— Task description —
Filter the records, keeping every line that has the string "上证指数".

— Input data —
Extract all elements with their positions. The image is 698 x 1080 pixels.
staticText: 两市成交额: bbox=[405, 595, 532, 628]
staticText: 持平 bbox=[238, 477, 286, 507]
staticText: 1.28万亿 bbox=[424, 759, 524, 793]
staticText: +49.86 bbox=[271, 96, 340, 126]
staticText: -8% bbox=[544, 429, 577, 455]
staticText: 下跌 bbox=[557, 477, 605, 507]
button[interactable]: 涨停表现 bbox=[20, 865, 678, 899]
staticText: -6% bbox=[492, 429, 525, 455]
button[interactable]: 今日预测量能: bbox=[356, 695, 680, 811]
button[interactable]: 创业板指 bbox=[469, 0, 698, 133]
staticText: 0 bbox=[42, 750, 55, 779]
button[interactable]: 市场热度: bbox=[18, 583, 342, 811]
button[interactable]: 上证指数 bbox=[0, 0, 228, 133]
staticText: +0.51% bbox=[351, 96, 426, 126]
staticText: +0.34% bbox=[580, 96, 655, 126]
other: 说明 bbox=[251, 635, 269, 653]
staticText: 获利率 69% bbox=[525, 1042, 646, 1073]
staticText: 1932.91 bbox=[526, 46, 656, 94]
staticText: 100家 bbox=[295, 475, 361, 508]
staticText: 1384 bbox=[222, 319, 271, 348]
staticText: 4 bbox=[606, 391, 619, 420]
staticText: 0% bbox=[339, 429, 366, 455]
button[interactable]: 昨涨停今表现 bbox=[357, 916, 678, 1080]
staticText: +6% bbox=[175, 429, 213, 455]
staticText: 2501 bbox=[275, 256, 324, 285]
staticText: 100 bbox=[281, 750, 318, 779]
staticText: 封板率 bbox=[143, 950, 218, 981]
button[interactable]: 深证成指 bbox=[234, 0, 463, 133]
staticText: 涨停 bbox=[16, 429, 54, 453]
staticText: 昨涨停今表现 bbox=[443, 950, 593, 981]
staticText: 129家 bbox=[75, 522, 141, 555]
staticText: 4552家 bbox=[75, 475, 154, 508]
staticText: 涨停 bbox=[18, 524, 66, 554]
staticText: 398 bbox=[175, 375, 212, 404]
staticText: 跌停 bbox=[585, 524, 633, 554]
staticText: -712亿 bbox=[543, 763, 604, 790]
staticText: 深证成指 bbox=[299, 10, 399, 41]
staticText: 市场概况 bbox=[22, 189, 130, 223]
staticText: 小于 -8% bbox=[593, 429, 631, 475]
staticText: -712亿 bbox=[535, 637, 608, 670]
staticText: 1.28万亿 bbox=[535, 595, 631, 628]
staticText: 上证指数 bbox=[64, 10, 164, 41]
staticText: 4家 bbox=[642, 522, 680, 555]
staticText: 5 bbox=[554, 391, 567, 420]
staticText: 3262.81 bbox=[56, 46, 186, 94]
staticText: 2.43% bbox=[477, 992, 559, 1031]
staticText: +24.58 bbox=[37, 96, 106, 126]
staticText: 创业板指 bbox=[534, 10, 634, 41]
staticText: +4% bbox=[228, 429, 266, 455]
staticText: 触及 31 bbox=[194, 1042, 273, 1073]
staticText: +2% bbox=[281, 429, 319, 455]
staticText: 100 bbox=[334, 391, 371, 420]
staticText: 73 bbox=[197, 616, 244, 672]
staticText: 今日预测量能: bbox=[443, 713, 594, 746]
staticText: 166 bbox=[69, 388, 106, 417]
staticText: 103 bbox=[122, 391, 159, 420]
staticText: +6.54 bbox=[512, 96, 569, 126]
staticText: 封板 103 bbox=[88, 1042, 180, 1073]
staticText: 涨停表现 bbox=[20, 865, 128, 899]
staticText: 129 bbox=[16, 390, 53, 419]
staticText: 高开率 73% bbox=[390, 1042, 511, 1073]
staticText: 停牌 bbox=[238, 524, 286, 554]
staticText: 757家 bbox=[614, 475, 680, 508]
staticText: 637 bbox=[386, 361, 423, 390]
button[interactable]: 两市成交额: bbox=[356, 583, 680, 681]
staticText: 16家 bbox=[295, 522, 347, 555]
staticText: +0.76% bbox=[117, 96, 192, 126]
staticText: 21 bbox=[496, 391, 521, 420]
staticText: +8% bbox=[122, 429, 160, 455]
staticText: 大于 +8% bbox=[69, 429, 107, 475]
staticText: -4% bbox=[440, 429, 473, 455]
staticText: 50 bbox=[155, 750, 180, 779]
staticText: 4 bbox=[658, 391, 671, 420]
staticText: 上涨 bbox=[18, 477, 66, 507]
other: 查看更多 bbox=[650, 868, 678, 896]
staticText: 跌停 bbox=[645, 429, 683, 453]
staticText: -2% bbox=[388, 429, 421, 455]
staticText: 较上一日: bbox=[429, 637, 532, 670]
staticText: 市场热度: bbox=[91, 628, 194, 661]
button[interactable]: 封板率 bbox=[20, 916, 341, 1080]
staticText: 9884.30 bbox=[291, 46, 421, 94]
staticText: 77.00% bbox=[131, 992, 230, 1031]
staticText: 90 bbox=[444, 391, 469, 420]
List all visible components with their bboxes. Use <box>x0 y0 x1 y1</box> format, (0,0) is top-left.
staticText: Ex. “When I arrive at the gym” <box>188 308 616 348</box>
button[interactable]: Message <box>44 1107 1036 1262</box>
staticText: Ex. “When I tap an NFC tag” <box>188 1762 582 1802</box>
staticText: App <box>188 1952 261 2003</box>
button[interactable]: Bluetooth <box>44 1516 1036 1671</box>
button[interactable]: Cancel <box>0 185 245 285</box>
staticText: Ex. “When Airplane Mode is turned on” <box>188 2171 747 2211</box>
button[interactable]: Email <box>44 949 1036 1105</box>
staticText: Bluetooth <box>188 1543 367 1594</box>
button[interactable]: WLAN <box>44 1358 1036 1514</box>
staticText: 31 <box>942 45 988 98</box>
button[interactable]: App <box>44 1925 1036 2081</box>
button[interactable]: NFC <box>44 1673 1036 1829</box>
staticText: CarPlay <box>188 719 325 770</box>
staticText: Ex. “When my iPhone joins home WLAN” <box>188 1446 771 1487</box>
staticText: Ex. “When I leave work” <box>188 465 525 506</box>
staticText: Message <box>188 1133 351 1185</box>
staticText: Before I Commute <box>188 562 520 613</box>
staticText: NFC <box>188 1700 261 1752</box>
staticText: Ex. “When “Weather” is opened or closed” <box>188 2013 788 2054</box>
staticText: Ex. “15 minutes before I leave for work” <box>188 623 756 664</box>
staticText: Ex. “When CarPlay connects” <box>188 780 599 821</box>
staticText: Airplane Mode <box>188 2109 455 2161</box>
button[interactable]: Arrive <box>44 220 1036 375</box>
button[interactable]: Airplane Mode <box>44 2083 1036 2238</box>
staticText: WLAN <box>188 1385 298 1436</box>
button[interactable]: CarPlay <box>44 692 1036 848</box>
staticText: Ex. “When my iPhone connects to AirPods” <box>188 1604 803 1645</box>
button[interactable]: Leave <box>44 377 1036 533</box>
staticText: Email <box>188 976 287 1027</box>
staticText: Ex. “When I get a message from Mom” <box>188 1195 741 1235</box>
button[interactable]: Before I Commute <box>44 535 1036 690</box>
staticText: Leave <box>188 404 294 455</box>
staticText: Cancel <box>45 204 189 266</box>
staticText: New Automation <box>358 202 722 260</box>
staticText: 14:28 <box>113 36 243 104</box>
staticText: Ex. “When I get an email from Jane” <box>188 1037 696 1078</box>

— The completed task —
button[interactable]: 上证指数 bbox=[0, 0, 228, 133]
staticText: 上证指数 bbox=[64, 10, 164, 41]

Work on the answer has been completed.